* [EXCERPTED RECORDS]:

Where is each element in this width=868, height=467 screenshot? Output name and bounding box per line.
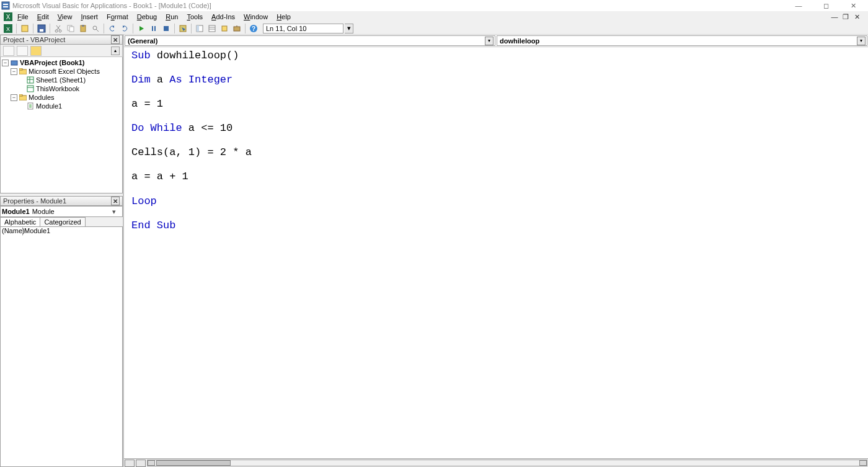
svg-text:X: X — [6, 26, 10, 32]
workspace: Project - VBAProject ✕ ▴ − VBAProject (B… — [0, 35, 868, 467]
scroll-right-button[interactable] — [859, 460, 867, 466]
project-panel-close[interactable]: ✕ — [111, 35, 120, 44]
chevron-down-icon[interactable]: ▾ — [112, 208, 121, 216]
properties-panel: Properties - Module1 ✕ Module1 Module ▾ … — [0, 196, 123, 467]
project-tree[interactable]: − VBAProject (Book1) − Microsoft Excel O… — [0, 57, 123, 193]
svg-rect-23 — [152, 26, 153, 31]
tree-excel-objects[interactable]: − Microsoft Excel Objects — [2, 67, 121, 76]
menu-view[interactable]: View — [54, 12, 76, 21]
property-name: (Name) — [1, 227, 23, 236]
maximize-button[interactable]: ◻ — [812, 0, 839, 11]
chevron-down-icon[interactable]: ▾ — [857, 37, 866, 45]
menu-run[interactable]: Run — [162, 12, 182, 21]
folder-icon — [19, 68, 27, 75]
folder-icon — [19, 94, 27, 101]
view-code-button[interactable] — [3, 46, 14, 56]
code-editor[interactable]: Sub dowhileloop() Dim a As Integer a = 1… — [124, 47, 868, 458]
svg-line-19 — [96, 29, 99, 32]
find-button[interactable] — [90, 23, 101, 34]
mdi-minimize[interactable]: — — [830, 12, 839, 21]
project-icon — [10, 59, 19, 66]
view-object-button[interactable] — [17, 46, 28, 56]
scroll-thumb[interactable] — [156, 460, 231, 466]
app-icon — [1, 1, 10, 10]
menu-window[interactable]: Window — [240, 12, 272, 21]
tab-categorized[interactable]: Categorized — [40, 217, 85, 226]
svg-rect-15 — [69, 27, 74, 32]
project-panel-title: Project - VBAProject — [3, 36, 65, 43]
properties-panel-close[interactable]: ✕ — [111, 197, 120, 205]
code-bottom-bar — [124, 458, 868, 467]
line-column-indicator: Ln 11, Col 10 — [263, 24, 343, 33]
svg-marker-22 — [140, 26, 144, 31]
tree-module1[interactable]: Module1 — [2, 102, 121, 110]
svg-rect-9 — [40, 29, 43, 32]
minimize-button[interactable]: — — [785, 0, 812, 11]
svg-rect-44 — [27, 86, 33, 92]
svg-rect-1 — [3, 4, 8, 5]
break-button[interactable] — [148, 23, 159, 34]
tree-thisworkbook[interactable]: ThisWorkbook — [2, 84, 121, 93]
properties-grid[interactable]: (Name) Module1 — [0, 226, 123, 467]
toolbox-button[interactable] — [231, 23, 242, 34]
copy-button[interactable] — [65, 23, 76, 34]
collapse-icon[interactable]: − — [11, 68, 17, 75]
save-button[interactable] — [36, 23, 47, 34]
procedure-view-button[interactable] — [125, 460, 135, 467]
menu-help[interactable]: Help — [273, 12, 294, 21]
object-dropdown[interactable]: (General) ▾ — [125, 35, 495, 46]
collapse-icon[interactable]: − — [2, 60, 9, 66]
tab-alphabetic[interactable]: Alphabetic — [0, 217, 40, 226]
chevron-down-icon[interactable]: ▾ — [485, 37, 494, 45]
svg-rect-24 — [154, 26, 156, 31]
tree-root[interactable]: − VBAProject (Book1) — [2, 58, 121, 67]
menu-insert[interactable]: Insert — [77, 12, 102, 21]
run-button[interactable] — [136, 23, 147, 34]
menu-debug[interactable]: Debug — [133, 12, 161, 21]
title-bar: Microsoft Visual Basic for Applications … — [0, 0, 868, 11]
project-explorer-button[interactable] — [194, 23, 205, 34]
mdi-restore[interactable]: ❐ — [841, 12, 851, 21]
code-pane: (General) ▾ dowhileloop ▾ Sub dowhileloo… — [123, 35, 868, 467]
horizontal-scrollbar[interactable] — [147, 460, 867, 466]
design-mode-button[interactable] — [177, 23, 188, 34]
view-excel-button[interactable]: X — [2, 23, 14, 34]
close-button[interactable]: ✕ — [839, 0, 867, 11]
tree-sheet1[interactable]: Sheet1 (Sheet1) — [2, 76, 121, 84]
properties-panel-title: Properties - Module1 — [3, 197, 66, 205]
insert-item-button[interactable] — [19, 23, 30, 34]
toggle-folders-button[interactable] — [30, 46, 42, 56]
menu-tools[interactable]: Tools — [183, 12, 206, 21]
project-scroll-up[interactable]: ▴ — [111, 47, 120, 55]
line-column-dropdown[interactable]: ▾ — [345, 24, 353, 33]
object-browser-button[interactable] — [219, 23, 230, 34]
property-row[interactable]: (Name) Module1 — [1, 227, 122, 236]
menu-edit[interactable]: Edit — [33, 12, 53, 21]
excel-icon: X — [4, 12, 12, 21]
svg-rect-30 — [209, 25, 215, 32]
full-module-view-button[interactable] — [136, 460, 146, 467]
help-button[interactable]: ? — [248, 23, 259, 34]
undo-button[interactable] — [107, 23, 118, 34]
menu-file[interactable]: File — [14, 12, 32, 21]
properties-object-selector[interactable]: Module1 Module ▾ — [0, 206, 123, 217]
cut-button[interactable] — [53, 23, 64, 34]
scroll-left-button[interactable] — [148, 460, 155, 466]
paste-button[interactable] — [78, 23, 89, 34]
workbook-icon — [26, 85, 35, 92]
menu-addins[interactable]: Add-Ins — [208, 12, 239, 21]
redo-button[interactable] — [119, 23, 130, 34]
menu-format[interactable]: Format — [103, 12, 132, 21]
svg-rect-40 — [19, 68, 22, 70]
collapse-icon[interactable]: − — [11, 94, 17, 101]
properties-tabs: Alphabetic Categorized — [0, 217, 123, 226]
module-icon — [26, 102, 35, 110]
property-value[interactable]: Module1 — [23, 227, 122, 236]
tree-modules[interactable]: − Modules — [2, 93, 121, 102]
svg-rect-2 — [3, 6, 8, 7]
svg-rect-25 — [164, 26, 169, 31]
mdi-close[interactable]: ✕ — [852, 12, 862, 21]
procedure-dropdown[interactable]: dowhileloop ▾ — [497, 35, 867, 46]
reset-button[interactable] — [161, 23, 172, 34]
properties-window-button[interactable] — [206, 23, 218, 34]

* [YOUR OBJECTIVE]:
Write out every line above exactly as it is, leaving out the pictures.

* [RESPONSE]:
Where is each element in this width=868, height=467 screenshot? Output name and bounding box per line.
svg-text:X: X — [6, 26, 10, 32]
workspace: Project - VBAProject ✕ ▴ − VBAProject (B… — [0, 35, 868, 467]
scroll-right-button[interactable] — [859, 460, 867, 466]
project-panel-close[interactable]: ✕ — [111, 35, 120, 44]
chevron-down-icon[interactable]: ▾ — [112, 208, 121, 216]
properties-panel: Properties - Module1 ✕ Module1 Module ▾ … — [0, 196, 123, 467]
project-tree[interactable]: − VBAProject (Book1) − Microsoft Excel O… — [0, 57, 123, 193]
svg-rect-23 — [152, 26, 153, 31]
tree-excel-objects[interactable]: − Microsoft Excel Objects — [2, 67, 121, 76]
menu-view[interactable]: View — [54, 12, 76, 21]
property-name: (Name) — [1, 227, 23, 236]
maximize-button[interactable]: ◻ — [812, 0, 839, 11]
chevron-down-icon[interactable]: ▾ — [857, 37, 866, 45]
menu-run[interactable]: Run — [162, 12, 182, 21]
folder-icon — [19, 68, 27, 75]
folder-icon — [19, 94, 27, 101]
view-code-button[interactable] — [3, 46, 14, 56]
code-editor[interactable]: Sub dowhileloop() Dim a As Integer a = 1… — [124, 47, 868, 458]
svg-line-19 — [96, 29, 99, 32]
find-button[interactable] — [90, 23, 101, 34]
mdi-minimize[interactable]: — — [830, 12, 839, 21]
project-icon — [10, 59, 19, 66]
view-object-button[interactable] — [17, 46, 28, 56]
scroll-thumb[interactable] — [156, 460, 231, 466]
app-icon — [1, 1, 10, 10]
menu-window[interactable]: Window — [240, 12, 272, 21]
tab-categorized[interactable]: Categorized — [40, 217, 85, 226]
svg-rect-15 — [69, 27, 74, 32]
project-panel-title: Project - VBAProject — [3, 36, 65, 43]
properties-panel-close[interactable]: ✕ — [111, 197, 120, 205]
code-bottom-bar — [124, 458, 868, 467]
line-column-indicator: Ln 11, Col 10 — [263, 24, 343, 33]
svg-marker-22 — [140, 26, 144, 31]
tree-module1[interactable]: Module1 — [2, 102, 121, 110]
svg-rect-9 — [40, 29, 43, 32]
minimize-button[interactable]: — — [785, 0, 812, 11]
svg-rect-44 — [27, 86, 33, 92]
svg-rect-1 — [3, 4, 8, 5]
break-button[interactable] — [148, 23, 159, 34]
tree-thisworkbook[interactable]: ThisWorkbook — [2, 84, 121, 93]
properties-grid[interactable]: (Name) Module1 — [0, 226, 123, 467]
toolbox-button[interactable] — [231, 23, 242, 34]
copy-button[interactable] — [65, 23, 76, 34]
collapse-icon[interactable]: − — [11, 68, 17, 75]
save-button[interactable] — [36, 23, 47, 34]
procedure-view-button[interactable] — [125, 460, 135, 467]
menu-help[interactable]: Help — [273, 12, 294, 21]
object-dropdown[interactable]: (General) ▾ — [125, 35, 495, 46]
collapse-icon[interactable]: − — [2, 60, 9, 66]
tab-alphabetic[interactable]: Alphabetic — [0, 217, 40, 226]
chevron-down-icon[interactable]: ▾ — [485, 37, 494, 45]
svg-rect-24 — [154, 26, 156, 31]
tree-root[interactable]: − VBAProject (Book1) — [2, 58, 121, 67]
menu-insert[interactable]: Insert — [77, 12, 102, 21]
run-button[interactable] — [136, 23, 147, 34]
menu-debug[interactable]: Debug — [133, 12, 161, 21]
title-bar: Microsoft Visual Basic for Applications … — [0, 0, 868, 11]
project-explorer-button[interactable] — [194, 23, 205, 34]
mdi-restore[interactable]: ❐ — [841, 12, 851, 21]
code-pane: (General) ▾ dowhileloop ▾ Sub dowhileloo… — [123, 35, 868, 467]
horizontal-scrollbar[interactable] — [147, 460, 867, 466]
design-mode-button[interactable] — [177, 23, 188, 34]
view-excel-button[interactable]: X — [2, 23, 14, 34]
close-button[interactable]: ✕ — [839, 0, 867, 11]
tree-sheet1[interactable]: Sheet1 (Sheet1) — [2, 76, 121, 84]
properties-panel-title: Properties - Module1 — [3, 197, 66, 205]
insert-item-button[interactable] — [19, 23, 30, 34]
toggle-folders-button[interactable] — [30, 46, 42, 56]
menu-tools[interactable]: Tools — [183, 12, 206, 21]
project-scroll-up[interactable]: ▴ — [111, 47, 120, 55]
line-column-dropdown[interactable]: ▾ — [345, 24, 353, 33]
object-browser-button[interactable] — [219, 23, 230, 34]
property-row[interactable]: (Name) Module1 — [1, 227, 122, 236]
menu-edit[interactable]: Edit — [33, 12, 53, 21]
excel-icon: X — [4, 12, 12, 21]
svg-rect-30 — [209, 25, 215, 32]
full-module-view-button[interactable] — [136, 460, 146, 467]
help-button[interactable]: ? — [248, 23, 259, 34]
undo-button[interactable] — [107, 23, 118, 34]
menu-file[interactable]: File — [14, 12, 32, 21]
properties-object-selector[interactable]: Module1 Module ▾ — [0, 206, 123, 217]
cut-button[interactable] — [53, 23, 64, 34]
scroll-left-button[interactable] — [148, 460, 155, 466]
paste-button[interactable] — [78, 23, 89, 34]
workbook-icon — [26, 85, 35, 92]
menu-addins[interactable]: Add-Ins — [208, 12, 239, 21]
redo-button[interactable] — [119, 23, 130, 34]
menu-format[interactable]: Format — [103, 12, 132, 21]
svg-rect-40 — [19, 68, 22, 70]
collapse-icon[interactable]: − — [11, 94, 17, 101]
properties-tabs: Alphabetic Categorized — [0, 217, 123, 226]
module-icon — [26, 102, 35, 110]
property-value[interactable]: Module1 — [23, 227, 122, 236]
tree-modules[interactable]: − Modules — [2, 93, 121, 102]
svg-rect-2 — [3, 6, 8, 7]
svg-rect-25 — [164, 26, 169, 31]
mdi-close[interactable]: ✕ — [852, 12, 862, 21]
procedure-dropdown[interactable]: dowhileloop ▾ — [497, 35, 867, 46]
reset-button[interactable] — [161, 23, 172, 34]
properties-window-button[interactable] — [206, 23, 218, 34]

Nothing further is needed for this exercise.